Defense Secretary Jim Mattis openly differed with his commander in chief over North Korea on Wednesday, the latest example of a once-rare public display of disagreement by top U.S. aides that has become more frequent under President Donald Trump.
"We are never out of diplomatic solutions," Mattis told reporters, just hours after Trump said in a tweet that "talking is not the answer" to the standoff over North Korea's nuclear weapons and missile programs.
His public contradiction of Trump's position came a day after the Pentagon chief, a retired four-star Marine general, appeared to delay implementation of Trump's decision to ban transgender people from enlisting in the military.

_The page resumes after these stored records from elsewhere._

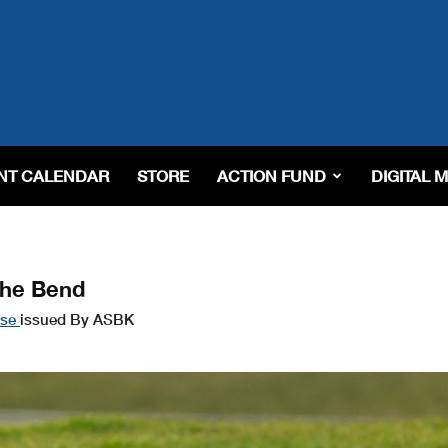
NT CALENDAR
STORE
ACTION FUND
DIGITAL 
The Bend
ase
issued By ASBK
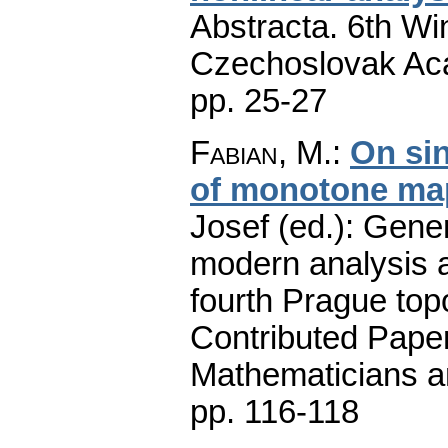
Abstracta. 6th Wi
Czechoslovak Aca
pp. 25-27
Fabian, M.
:
On si
of monotone ma
Josef (ed.): Gener
modern analysis a
fourth Prague top
Contributed Pape
Mathematicians an
pp. 116-118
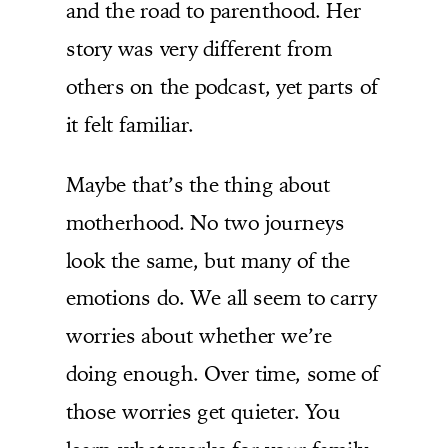
and the road to parenthood. Her
story was very different from
others on the podcast, yet parts of
it felt familiar.
Maybe that’s the thing about
motherhood. No two journeys
look the same, but many of the
emotions do. We all seem to carry
worries about whether we’re
doing enough. Over time, some of
those worries get quieter. You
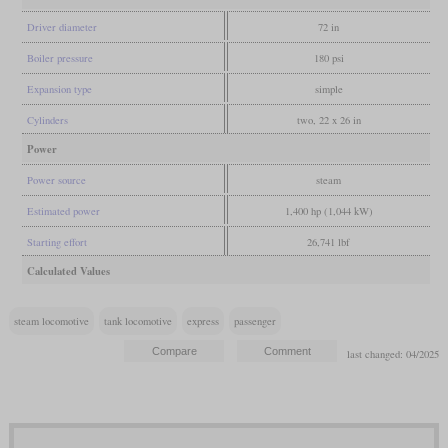
Driver diameter
72 in
Boiler pressure
180 psi
Expansion type
simple
Cylinders
two, 22 x 26 in
Power
Power source
steam
Estimated power
1,400 hp (1,044 kW)
Starting effort
26,741 lbf
Calculated Values
steam locomotive
tank locomotive
express
passenger
last changed: 04/2025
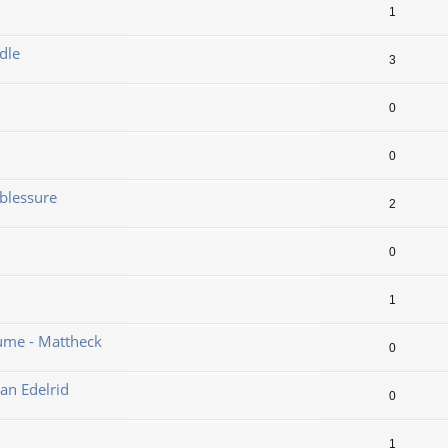
1
dle
3
0
0
blessure
2
0
1
ume - Mattheck
0
an Edelrid
0
1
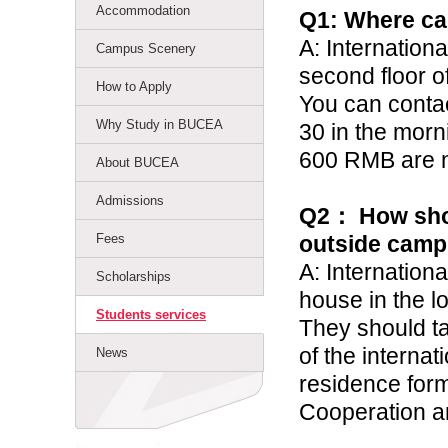
Accommodation
Q1: Where ca
A: Internation
Campus Scenery
second floor o
How to Apply
You can conta
Why Study in BUCEA
30 in
the morn
600 RMB are 
About BUCEA
Admissions
Q2
：
How shou
Fees
outside cam
A: Internationa
Scholarships
house in the l
Students services
They should ta
of the internat
News
residence form
Cooperation an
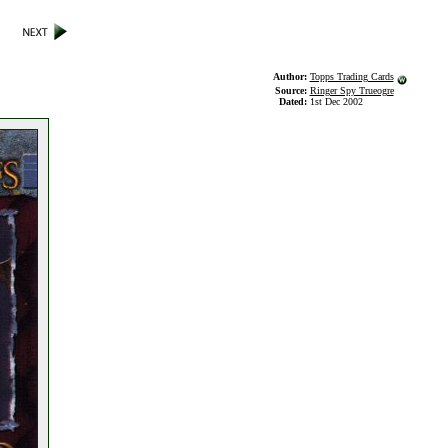
Author:
Topps Trading Cards
Source:
Ringer Spy Trueogre
Dated:
1st Dec 2002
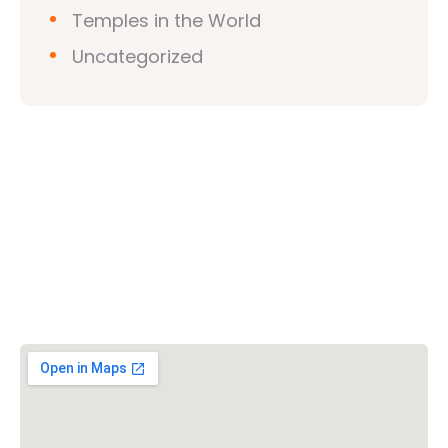
Temples in the World
Uncategorized
Vishwa Hindu Parishad (VHP)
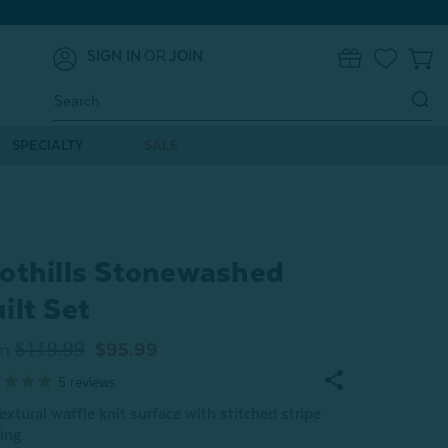
SIGN IN
OR
JOIN
0
Search
Keyword:
SPECIALTY
SALE
othills Stonewashed
ilt Set
$119.99
m
$95.99
5
reviews
extural waffle knit surface with stitched stripe
ing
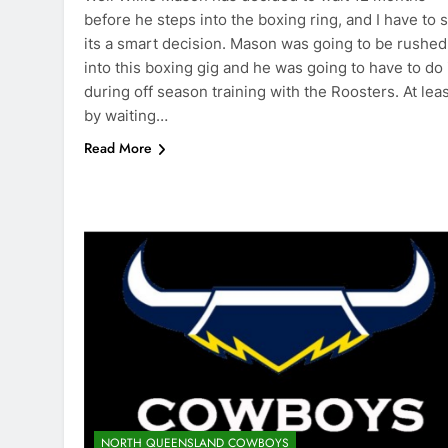
before he steps into the boxing ring, and I have to s
its a smart decision. Mason was going to be rushed
into this boxing gig and he was going to have to do 
during off season training with the Roosters. At lea
by waiting…
Read More
NORTH QUEENSLAND COWBOYS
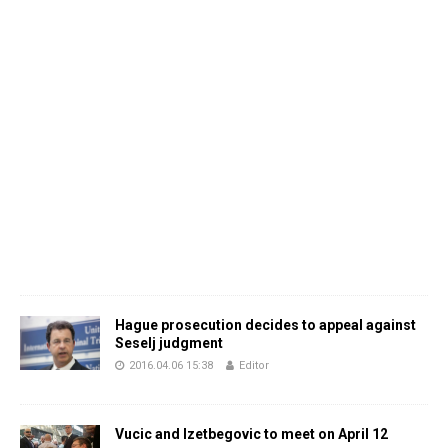
Hague prosecution decides to appeal against
Seselj judgment
2016.04.06 15:38
Editor
Vucic and Izetbegovic to meet on April 12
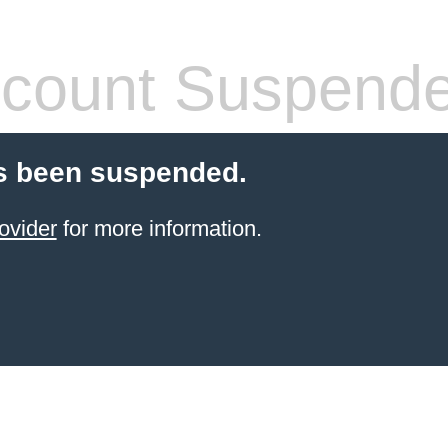
count Suspend
s been suspended.
ovider
for more information.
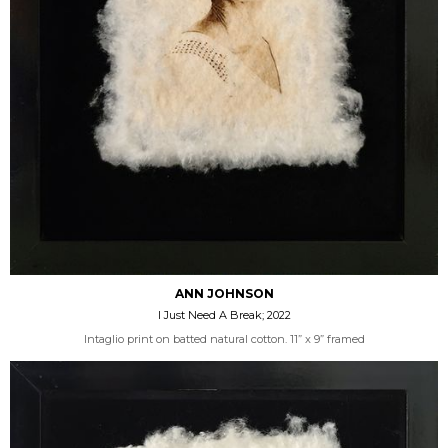
ANN JOHNSON
I Just Need A Break; 2022
Intaglio print on batted natural cotton. 11” x 9” framed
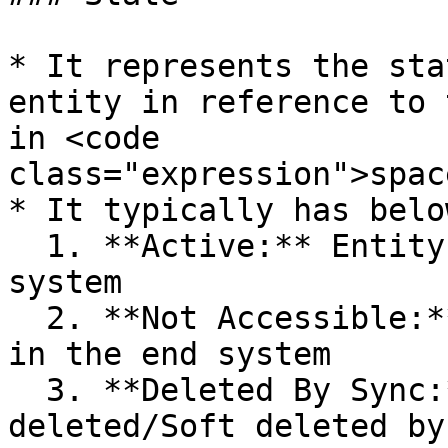
* It represents the sta
entity in reference to 
in <code 
class="expression">spac
* It typically has belo
  1. **Active:** Entity is accessible in the end 
system

  2. **Not Accessible:** Entity is not accessible 
in the end system

  3. **Deleted By Sync:** Entity is Logically 
deleted/Soft deleted by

Mattis was also among the senior aides, including Secretary of State Rex Tillerson and White House economic adviser Gary Cohn, who implicitly criticized the Republican president's response to violence at a rally organized by white nationalists in Charlottesville, Virginia, earlier this month.
Presidents often disagree with senior advisers over policies or other matters but the differences are usually confined to internal deliberations and become public only through leaks or much later in memoirs, historians and former government officials said.

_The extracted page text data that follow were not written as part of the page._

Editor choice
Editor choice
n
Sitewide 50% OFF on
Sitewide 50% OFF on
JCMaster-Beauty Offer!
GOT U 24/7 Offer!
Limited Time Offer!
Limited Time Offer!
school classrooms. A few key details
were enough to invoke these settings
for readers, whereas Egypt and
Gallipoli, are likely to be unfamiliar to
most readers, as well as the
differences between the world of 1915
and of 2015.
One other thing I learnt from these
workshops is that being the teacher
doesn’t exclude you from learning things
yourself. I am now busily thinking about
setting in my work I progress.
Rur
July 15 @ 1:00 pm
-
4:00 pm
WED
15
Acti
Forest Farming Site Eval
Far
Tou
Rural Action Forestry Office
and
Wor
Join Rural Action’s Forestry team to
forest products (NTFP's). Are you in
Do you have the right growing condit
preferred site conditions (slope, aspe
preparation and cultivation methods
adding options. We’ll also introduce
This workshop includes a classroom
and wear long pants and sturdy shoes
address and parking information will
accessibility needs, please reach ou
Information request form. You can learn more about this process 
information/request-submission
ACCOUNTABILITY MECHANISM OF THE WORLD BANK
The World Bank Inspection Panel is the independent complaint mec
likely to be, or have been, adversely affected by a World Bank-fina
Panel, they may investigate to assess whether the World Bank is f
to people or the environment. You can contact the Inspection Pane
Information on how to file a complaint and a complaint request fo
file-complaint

"I haven't seen a modern president with a pattern of this many high officials saying things like that," said Michael Beschloss, a presidential historian.
Asked in a television interview on Sunday whether Trump's initial comments blaming "many sides" for the violence in Charlottesville instead of focusing on neo-Nazis and white nationalists raised questions about his values, Tillerson said simply: "The president speaks for himself."
White House spokeswoman Sarah Sanders sought to play down the significance of Tillerson's comments.
"I don't think anyone has tried to distance themselves. I think that at moments maybe you have people that disagree. I think that's a healthy thing for you to be able to have productive conversation," Sanders told reporters on Air Force One on Tuesday.
But Beschloss said the differences being aired publicly were notable.
"These are people protecting their reputations in real time, and that is something you usually do not see in high-level officials around a president," he said.